The two state-run bodies have been fighting since October 2012 over the quality of coal supplied from the Rajmahal mine of Eastern Coalfields (ECL), a subsidiary of CIL, in Jharkhand.

ECL supplies 14.5 million tonne annually to NTPC facilities at Farakka (2,100 MW) in West Bengal and Kahalgaon (1,340 MW) in Bihar from the Jharkhand mine.

The power producer has been complaining that while it is being supplied coal with a calorific value of 3,500 kilocalorie per kg, it is being billed for fuel of 4,500-5,000 kilocalorie.

The row had highlighted the difficulties India faces in extracting coal quickly and efficiently enough to eliminate power shortages and reduce its reliance on costlier imports.

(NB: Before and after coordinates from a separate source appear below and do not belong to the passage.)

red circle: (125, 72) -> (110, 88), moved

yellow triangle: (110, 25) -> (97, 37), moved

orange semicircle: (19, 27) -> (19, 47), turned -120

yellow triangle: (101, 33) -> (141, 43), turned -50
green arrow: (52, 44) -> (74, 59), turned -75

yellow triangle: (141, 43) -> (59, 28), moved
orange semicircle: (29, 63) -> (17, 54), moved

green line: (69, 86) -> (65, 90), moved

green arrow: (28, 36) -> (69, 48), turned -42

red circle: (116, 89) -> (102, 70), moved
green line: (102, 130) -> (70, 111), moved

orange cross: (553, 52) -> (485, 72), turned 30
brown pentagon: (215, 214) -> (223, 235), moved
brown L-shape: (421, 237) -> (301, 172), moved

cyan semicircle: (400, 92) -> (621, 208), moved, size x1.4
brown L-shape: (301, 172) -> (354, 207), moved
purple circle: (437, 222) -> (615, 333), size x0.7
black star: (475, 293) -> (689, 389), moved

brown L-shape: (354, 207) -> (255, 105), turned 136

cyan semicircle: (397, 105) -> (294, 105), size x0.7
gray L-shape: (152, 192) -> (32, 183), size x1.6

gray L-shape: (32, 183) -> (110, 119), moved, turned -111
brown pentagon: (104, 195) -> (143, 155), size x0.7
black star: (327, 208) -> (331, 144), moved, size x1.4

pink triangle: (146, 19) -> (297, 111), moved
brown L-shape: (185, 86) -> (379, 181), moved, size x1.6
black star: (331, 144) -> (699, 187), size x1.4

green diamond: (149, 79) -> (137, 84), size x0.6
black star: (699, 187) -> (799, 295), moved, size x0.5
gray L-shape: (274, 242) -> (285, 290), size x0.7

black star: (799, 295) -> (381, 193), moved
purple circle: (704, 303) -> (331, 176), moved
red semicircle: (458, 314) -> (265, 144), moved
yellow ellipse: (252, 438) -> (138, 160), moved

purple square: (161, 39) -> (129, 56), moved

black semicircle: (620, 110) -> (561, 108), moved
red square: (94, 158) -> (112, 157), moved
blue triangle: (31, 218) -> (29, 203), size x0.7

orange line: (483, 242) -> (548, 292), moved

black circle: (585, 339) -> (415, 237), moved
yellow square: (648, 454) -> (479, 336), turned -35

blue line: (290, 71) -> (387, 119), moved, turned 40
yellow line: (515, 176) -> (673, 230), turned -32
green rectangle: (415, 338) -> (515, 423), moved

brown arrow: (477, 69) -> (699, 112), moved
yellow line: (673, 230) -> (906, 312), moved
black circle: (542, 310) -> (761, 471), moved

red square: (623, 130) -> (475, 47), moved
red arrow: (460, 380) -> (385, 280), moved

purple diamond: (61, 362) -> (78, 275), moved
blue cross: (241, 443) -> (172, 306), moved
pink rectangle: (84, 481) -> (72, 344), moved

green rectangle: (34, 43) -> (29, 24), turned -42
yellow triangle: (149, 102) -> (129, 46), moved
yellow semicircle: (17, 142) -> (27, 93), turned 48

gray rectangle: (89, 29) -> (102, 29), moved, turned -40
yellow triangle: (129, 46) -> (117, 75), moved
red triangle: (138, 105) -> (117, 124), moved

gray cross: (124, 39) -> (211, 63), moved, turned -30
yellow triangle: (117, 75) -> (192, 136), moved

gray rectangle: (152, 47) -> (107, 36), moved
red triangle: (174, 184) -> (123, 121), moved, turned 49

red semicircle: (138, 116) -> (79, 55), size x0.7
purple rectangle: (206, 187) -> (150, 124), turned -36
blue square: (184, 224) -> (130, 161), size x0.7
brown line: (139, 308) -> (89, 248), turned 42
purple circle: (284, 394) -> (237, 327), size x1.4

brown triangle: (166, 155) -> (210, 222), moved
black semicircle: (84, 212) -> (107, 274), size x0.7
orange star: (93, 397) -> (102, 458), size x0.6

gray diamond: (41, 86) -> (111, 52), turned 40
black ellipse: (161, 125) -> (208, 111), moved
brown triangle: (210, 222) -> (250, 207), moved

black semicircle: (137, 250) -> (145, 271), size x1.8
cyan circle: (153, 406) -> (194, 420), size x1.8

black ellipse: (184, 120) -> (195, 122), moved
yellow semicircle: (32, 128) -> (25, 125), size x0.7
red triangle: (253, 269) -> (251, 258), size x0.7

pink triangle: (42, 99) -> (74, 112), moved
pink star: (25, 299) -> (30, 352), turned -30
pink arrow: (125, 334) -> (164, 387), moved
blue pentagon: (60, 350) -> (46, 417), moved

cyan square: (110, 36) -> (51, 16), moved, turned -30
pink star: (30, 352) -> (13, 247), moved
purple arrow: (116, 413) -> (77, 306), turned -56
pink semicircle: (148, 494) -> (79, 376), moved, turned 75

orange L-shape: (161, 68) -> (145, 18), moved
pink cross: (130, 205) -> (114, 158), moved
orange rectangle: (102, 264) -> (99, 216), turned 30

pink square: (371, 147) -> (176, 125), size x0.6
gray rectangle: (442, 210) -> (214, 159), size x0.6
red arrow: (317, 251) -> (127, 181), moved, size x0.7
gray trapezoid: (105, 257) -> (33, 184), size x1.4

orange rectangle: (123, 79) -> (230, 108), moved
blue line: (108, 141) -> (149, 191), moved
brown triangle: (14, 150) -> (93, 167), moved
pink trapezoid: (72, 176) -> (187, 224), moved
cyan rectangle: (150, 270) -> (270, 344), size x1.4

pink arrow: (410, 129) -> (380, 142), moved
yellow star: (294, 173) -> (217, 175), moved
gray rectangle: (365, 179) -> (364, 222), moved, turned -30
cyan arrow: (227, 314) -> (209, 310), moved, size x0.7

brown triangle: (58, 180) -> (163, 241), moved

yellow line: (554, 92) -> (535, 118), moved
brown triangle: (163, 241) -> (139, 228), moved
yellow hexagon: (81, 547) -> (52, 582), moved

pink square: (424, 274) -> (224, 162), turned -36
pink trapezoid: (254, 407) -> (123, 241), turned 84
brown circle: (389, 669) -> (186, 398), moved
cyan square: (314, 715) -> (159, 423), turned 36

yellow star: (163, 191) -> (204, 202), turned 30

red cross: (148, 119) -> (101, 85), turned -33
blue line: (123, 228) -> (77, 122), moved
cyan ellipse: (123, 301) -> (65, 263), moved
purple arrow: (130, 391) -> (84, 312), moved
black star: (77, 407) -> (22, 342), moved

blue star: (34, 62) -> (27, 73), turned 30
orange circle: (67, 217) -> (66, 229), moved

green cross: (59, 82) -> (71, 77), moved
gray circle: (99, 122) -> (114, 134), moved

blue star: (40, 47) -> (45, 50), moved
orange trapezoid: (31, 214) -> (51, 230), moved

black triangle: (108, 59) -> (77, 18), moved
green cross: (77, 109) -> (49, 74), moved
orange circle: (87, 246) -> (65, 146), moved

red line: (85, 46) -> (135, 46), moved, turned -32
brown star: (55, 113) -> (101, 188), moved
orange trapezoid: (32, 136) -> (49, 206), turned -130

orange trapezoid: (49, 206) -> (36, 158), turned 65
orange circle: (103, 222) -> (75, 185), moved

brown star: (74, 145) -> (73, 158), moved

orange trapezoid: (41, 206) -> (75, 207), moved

ECL had this April threatened to halt coal supplies to these two plants after NTPC stopped paying the full price for shipments.

Currently the coal supplier and the power producer jointly monitor coal quality, opening up the possibility of wrangles over its true worth, but the government plans to change that by mandating a third party to judge value.

"There is some understanding between NTPC and us (as to) ... how do we solve this third-party evaluation and extrapolation into the period from when they started to reduce the payment," Rao said.

"Reduced payments affected us from October onwards."

The miner has Rs4,000 crore in outstanding dues with NTPC, Rao said.

Of the 492 million tonnes that CIL aims to supply in 2013-14, more than three quarters will be supplied to the power sector.